Wednesday, 14 March 2018

Doing Your Best Isn't Working Until You're On The Verge Of A Mental Breakdown

Jolien Nathalie

I recently came across this tweet saying 'doing your best isn't working until you're on the verge of a mental breakdown'. That is something I need to remind myself of every single day. I'm one of those people that tries too hard. To the point where I just go crazy. It's one of the reasons why I've been inconsistent with blogging lately. It's taken me some time to understand my boundaries and to be able to think rationally, to distinguish what I'm feeling from what is reality. I realised how much time and effort I put into actually wanting to feel good. How careful I am, how I force myself to listen to my body. How many rules I set so I can simply take a deep breath and tell myself everything is going to be okay.
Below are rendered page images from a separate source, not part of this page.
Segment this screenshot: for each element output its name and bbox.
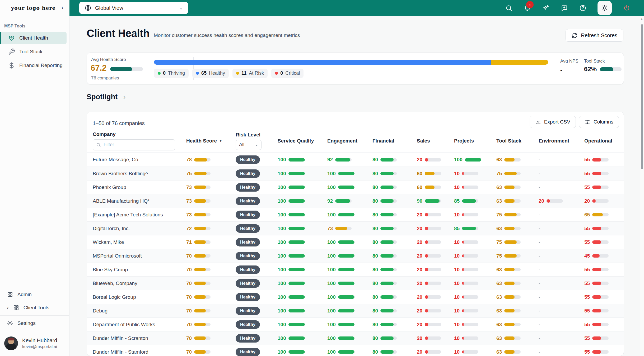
table-row[interactable]: Debug70Healthy10010080201063-55 — [87, 304, 624, 317]
table-row[interactable]: Brown Brothers Bottling^75Healthy1001008… — [87, 167, 624, 180]
risk-level-filter-select[interactable]: All ⌄ — [236, 140, 262, 150]
table-row[interactable]: Dunder Mifflin - Stamford70Healthy100100… — [87, 345, 624, 356]
metric-empty: - — [539, 239, 540, 245]
grid-icon — [7, 291, 13, 298]
company-name[interactable]: Department of Public Works — [93, 322, 186, 327]
company-name[interactable]: Blue Sky Group — [93, 267, 186, 273]
user-profile[interactable]: Kevin Hubbard kevin@msportal.ai — [0, 332, 69, 356]
metric-value: 80 — [372, 198, 378, 204]
export-csv-button[interactable]: Export CSV — [530, 116, 576, 128]
metric-value: 20 — [417, 157, 422, 163]
workspace-selector[interactable]: Global View ⌄ — [79, 2, 188, 14]
metric-cell: 75 — [496, 253, 539, 259]
company-name[interactable]: ABLE Manufacturing HQ* — [93, 198, 186, 204]
help-icon[interactable] — [579, 4, 586, 12]
metric-cell: 10 — [454, 322, 496, 327]
risk-level-badge: Healthy — [236, 334, 260, 343]
table-row[interactable]: DigitalTorch, Inc.72Healthy1007380208563… — [87, 221, 624, 235]
metric-cell: 73 — [186, 184, 236, 190]
metric-bar — [288, 172, 305, 175]
sidebar-item-financial-reporting[interactable]: Financial Reporting — [0, 59, 67, 72]
table-row[interactable]: ABLE Manufacturing HQ*73Healthy100928090… — [87, 194, 624, 208]
metric-bar — [288, 282, 305, 285]
sidebar-item-settings[interactable]: Settings — [0, 317, 69, 330]
metric-value: 10 — [454, 322, 460, 327]
company-name[interactable]: Wickam, Mike — [93, 239, 186, 245]
logout-power-icon[interactable] — [623, 4, 630, 12]
table-row[interactable]: Phoenix Group73Healthy10010080601063-55 — [87, 180, 624, 194]
app-window: your logo here ‹ MSP Tools Client Health… — [0, 0, 644, 356]
legend-chip-at-risk: 11At Risk — [232, 69, 268, 78]
refresh-scores-button[interactable]: Refresh Scores — [566, 29, 623, 42]
metric-empty: - — [539, 184, 540, 190]
table-row[interactable]: [Example] Acme Tech Solutions73Healthy10… — [87, 208, 624, 221]
sidebar-item-label: Client Tools — [24, 305, 49, 311]
scrollbar-thumb[interactable] — [641, 24, 643, 169]
metric-cell: 100 — [454, 157, 496, 163]
table-row[interactable]: Dunder Mifflin - Scranton70Healthy100100… — [87, 331, 624, 345]
metric-value: 100 — [327, 267, 336, 273]
vertical-scrollbar[interactable]: ▲ — [640, 16, 644, 356]
columns-button[interactable]: Columns — [579, 116, 619, 128]
column-header-health-score[interactable]: Health Score ▼ — [186, 138, 236, 144]
company-filter-input[interactable] — [103, 142, 172, 148]
metric-value: 100 — [278, 212, 286, 218]
theme-toggle-button[interactable] — [598, 1, 612, 15]
sidebar-item-client-health[interactable]: Client Health — [0, 32, 67, 44]
metric-cell: 80 — [372, 281, 417, 286]
table-count: 1–50 of 76 companies — [93, 120, 145, 126]
company-name[interactable]: DigitalTorch, Inc. — [93, 226, 186, 231]
sidebar-collapse-icon[interactable]: ‹ — [62, 5, 63, 11]
sidebar-item-client-tools[interactable]: ‹ Client Tools — [0, 301, 69, 314]
risk-level-badge: Healthy — [236, 252, 260, 260]
spotlight-expand-chevron-icon[interactable]: › — [123, 94, 125, 100]
metric-bar — [380, 227, 397, 230]
metric-value: 90 — [417, 198, 422, 204]
metric-bar — [380, 254, 397, 258]
metric-bar — [338, 240, 354, 244]
metric-cell: 100 — [278, 253, 327, 259]
notifications-bell-icon[interactable]: 1 — [524, 4, 531, 12]
search-icon[interactable] — [505, 4, 512, 12]
legend-label: Critical — [285, 70, 300, 76]
metric-cell: 55 — [584, 267, 624, 273]
table-row[interactable]: Boreal Logic Group70Healthy1001008020106… — [87, 290, 624, 304]
sidebar-item-admin[interactable]: Admin — [0, 288, 69, 301]
metric-bar — [380, 213, 397, 216]
company-name[interactable]: Brown Brothers Bottling^ — [93, 171, 186, 177]
header-divider — [87, 44, 624, 44]
sidebar-item-tool-stack[interactable]: Tool Stack — [0, 45, 67, 58]
company-name[interactable]: MSPortal Onmicrosoft — [93, 253, 186, 259]
feedback-message-icon[interactable] — [561, 4, 568, 12]
metric-empty: - — [539, 157, 540, 162]
table-row[interactable]: Department of Public Works70Healthy10010… — [87, 317, 624, 331]
metric-cell: 20 — [417, 322, 454, 327]
company-name[interactable]: Debug — [93, 308, 186, 314]
metric-cell: 100 — [327, 239, 372, 245]
company-name[interactable]: [Example] Acme Tech Solutions — [93, 212, 186, 218]
sparkles-ai-icon[interactable] — [542, 4, 549, 12]
company-name[interactable]: Dunder Mifflin - Stamford — [93, 349, 186, 355]
scrollbar-up-arrow[interactable]: ▲ — [641, 17, 643, 20]
metric-value: 55 — [584, 294, 590, 300]
companies-count: 76 companies — [91, 75, 119, 81]
metric-value: 75 — [496, 239, 502, 245]
table-row[interactable]: BlueWeb, Company70Healthy10010080201063-… — [87, 276, 624, 290]
company-filter[interactable] — [93, 139, 175, 150]
company-name[interactable]: Boreal Logic Group — [93, 294, 186, 300]
metric-empty: - — [539, 267, 540, 272]
table-row[interactable]: Future Message, Co.78Healthy100928020100… — [87, 153, 624, 167]
table-row[interactable]: MSPortal Onmicrosoft70Healthy10010080201… — [87, 249, 624, 263]
company-name[interactable]: Future Message, Co. — [93, 157, 186, 163]
metric-value: 100 — [327, 281, 336, 286]
metric-value: 80 — [372, 322, 378, 327]
metric-value: 73 — [186, 198, 192, 204]
table-row[interactable]: Blue Sky Group70Healthy10010080201063-55 — [87, 263, 624, 276]
company-name[interactable]: Phoenix Group — [93, 184, 186, 190]
metric-cell: 65 — [584, 212, 624, 218]
company-name[interactable]: Dunder Mifflin - Scranton — [93, 335, 186, 341]
metric-bar — [288, 323, 305, 326]
metric-bar — [194, 282, 211, 285]
company-name[interactable]: BlueWeb, Company — [93, 281, 186, 286]
table-row[interactable]: Wickam, Mike71Healthy10010080201075-55 — [87, 235, 624, 249]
If I don't have breakfast in the morning I easily starve myself until noon - so every day I wake up and my boyfriend brings me tea and a yoghurt. I could say that I'm spoiled, but I could also say that my partner simply wants me to be healthy and start my day off right. If I don't eat the yoghurt, that bathes in cinnamon and turmeric, I get issues with my digestion or a metal taste in my mouth. If I don't drink that home made juice with fresh cucumber, ginger, spinach and a splash of vinegar I could find myself with an emergency appointment at my gynaecologist's office. Pelvic pains are a bitch. I can't drink too much coffee or alcohol, because it irritates my bladder, it induces anxiety and the alcohol hangovers are usually fuelled by lots of guilt the morning after - which in turn punches my self esteem in the face just a little bit harder. I need to make sure my lunches are packed with legumes, as they improve my mood tremendously, and when I still have a hard time feeling good - I better take a vitamine C supplement or things are bound to go downhill fast. It gets really bad when I'm sick and from what I can tell, I get sick more often than I would like. A simple cold can get in my way pretty easily. I was never allowed to get sick, you know, when I was a child.

Jolien Nathalie

My mother always proudly told everyone how 'her children were never sick' and yes I only did get the flue for the first time at 19 years old but I remember telling my mom about those stomachaches I had for one whole summer and how I almost always had a sore throat... nothing was ever done about that - so I think I'm catching up on everything I wasn't 'allowed' to have. I'm catching up on sleep, I'm catching up on doing 'nothing' and I'm catching up on choosing for myself, choosing for what I like and what I don't. Choosing used to be done for me, and I used to just go with it, also when I stopped living at home - but today I'm proud. I'm proud of myself because for the first time I finally figured out I actually like French pop and French rap music. I figured out I don't like to hoard stuff, that I like to follow home decor trends, hair trends and that I like having super long nails and pile on tons of makeup. I like to shower every day, spend lots of time on my cellphone swiping through apps and listening to podcasts. Getting to know yourself is hard work, which is why I don't really understand this 'just be yourself' quote type shit. Not being in touch with your core identity doesn't mean you're being fake, life is a journey and finding yourself requires a lot of patience sometimes. It's really not that simple.

It's true that it doesn't have to be that way - that doing your best shouldn't mean you reach the point of a nervous breakdown - but letting it all out also helps and, for me, accepting that this is a part of the journey will only mean that I am improving. That I'm getting better at this thing called life.  It's all a matter of when. One day you will be able to let go and one day you will be able to do all this shit without sobbing.